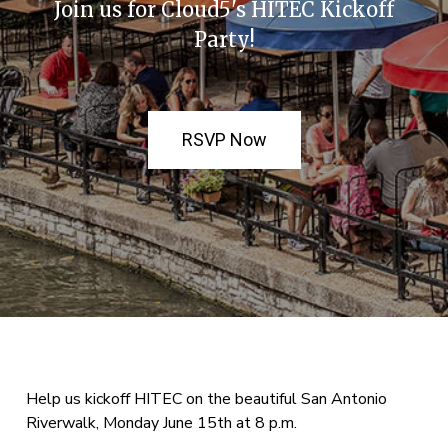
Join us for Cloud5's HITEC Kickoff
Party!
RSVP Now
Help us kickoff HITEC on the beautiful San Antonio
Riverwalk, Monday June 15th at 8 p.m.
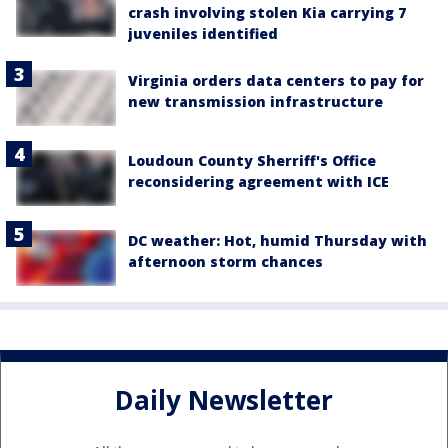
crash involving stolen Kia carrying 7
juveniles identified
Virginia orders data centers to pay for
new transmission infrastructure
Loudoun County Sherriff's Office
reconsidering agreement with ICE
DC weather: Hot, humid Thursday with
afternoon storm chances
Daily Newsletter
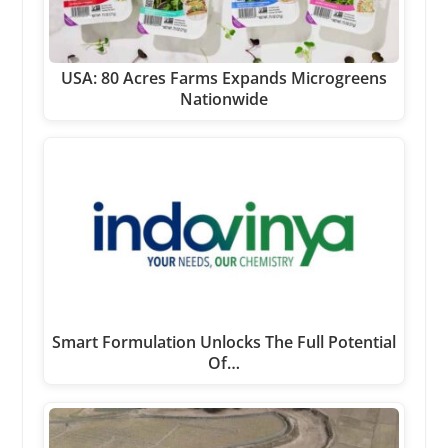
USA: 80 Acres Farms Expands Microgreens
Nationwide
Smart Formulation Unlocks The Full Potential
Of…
---
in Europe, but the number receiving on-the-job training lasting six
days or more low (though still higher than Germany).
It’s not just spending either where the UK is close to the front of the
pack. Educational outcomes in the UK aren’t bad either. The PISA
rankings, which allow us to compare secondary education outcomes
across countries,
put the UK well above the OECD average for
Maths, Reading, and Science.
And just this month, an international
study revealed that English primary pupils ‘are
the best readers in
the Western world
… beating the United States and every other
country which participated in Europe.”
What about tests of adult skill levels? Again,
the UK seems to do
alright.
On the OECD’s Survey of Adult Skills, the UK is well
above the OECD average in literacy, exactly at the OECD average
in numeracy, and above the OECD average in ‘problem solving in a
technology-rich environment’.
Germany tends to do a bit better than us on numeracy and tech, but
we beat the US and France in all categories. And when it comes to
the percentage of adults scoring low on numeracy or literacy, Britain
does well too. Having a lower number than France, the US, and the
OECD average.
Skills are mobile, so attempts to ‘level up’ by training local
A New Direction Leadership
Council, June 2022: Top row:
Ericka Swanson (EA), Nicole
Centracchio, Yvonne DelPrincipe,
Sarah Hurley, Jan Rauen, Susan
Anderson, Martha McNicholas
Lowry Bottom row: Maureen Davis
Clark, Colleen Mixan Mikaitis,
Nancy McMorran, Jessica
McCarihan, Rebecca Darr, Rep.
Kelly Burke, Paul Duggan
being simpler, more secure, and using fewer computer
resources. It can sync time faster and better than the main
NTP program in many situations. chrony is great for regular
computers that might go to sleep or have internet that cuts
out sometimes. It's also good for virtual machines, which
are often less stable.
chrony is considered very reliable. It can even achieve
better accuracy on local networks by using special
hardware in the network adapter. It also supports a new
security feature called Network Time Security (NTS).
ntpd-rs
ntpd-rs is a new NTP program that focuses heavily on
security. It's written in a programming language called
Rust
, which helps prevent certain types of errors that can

→ **REQUIREMENT**: What is wanted is an exact copy of the lines above from the one containing "Join us for Cloud5's HITEC Kickoff" through the one containing "new transmission infrastructure", with no pictures in it.

→ **EXPECTED ANSWER**:
Join us for Cloud5's HITEC Kickoff
Party!
RSVP Now
Help us kickoff HITEC on the beautiful San Antonio
Riverwalk, Monday June 15th at 8 p.m.
crash involving stolen Kia carrying 7
juveniles identified
Virginia orders data centers to pay for
new transmission infrastructure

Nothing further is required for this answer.